Many investor-developers are also exploring the use of delivery sites for last hour logistics, as they can also play a key role in the swift delivery of online goods to consumers. Consumers are increasingly opting for click-and-collect services, with retail parks being seen as a convenient location to purchase goods and collect online orders. But conversion is not easy as projects are often constrained by planning. However, those in the right urban locations with good access to consumers can be feasible.
Elsewhere, investors are seeking to convert spaces for highly popular sectors – such as ‘beds, meds and sheds’. Any asset in that category is high on the shopping list.
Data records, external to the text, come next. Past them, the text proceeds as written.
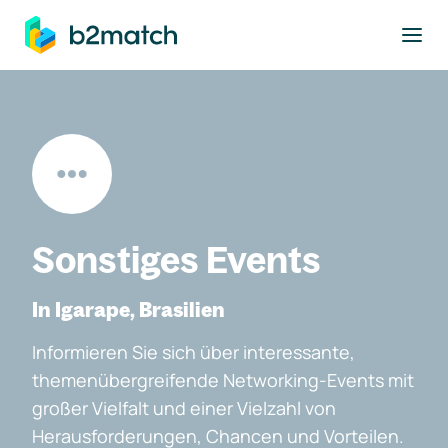
ptinhalt springen
Sonstiges Events
In Igarape, Brasilien
Informieren Sie sich über interessante,
themenübergreifende Networking-Events mit
großer Vielfalt und einer Vielzahl von
Herausforderungen, Chancen und Vorteilen.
Repurposing stock into residential is hailed as a solution to housing shortages, but delivery is not straightforward. Converting offices to residential has been contentious, especially in the UK, where legislation has clamped down to ensure these conversions still deliver a good standard of living. Despite this we have seen a rise in interest for characterful and well-located properties within European gateway cities.
Clients are also looking at creating assets for the life science market by converting offices, but again this is highly dependent on location, and both investors and occupiers want properties that are in close proximity to pre-existing clusters. With a concentration of demand in key locations, there is no question that it’s easy to see where the shortages are, and we have seen some investors take on projects. But again, with such specific requirements needed for lab space, it’s often a complex proposition.
We cannot talk about 2021 without mentioning ESG. Everyone needs to understand what it actually means at any stage of an asset’s life cycle, and the implications it has on their portfolio, as well as the value that it can be deliver. Creating sustainable places is, after all, vital for building tomorrow’s world.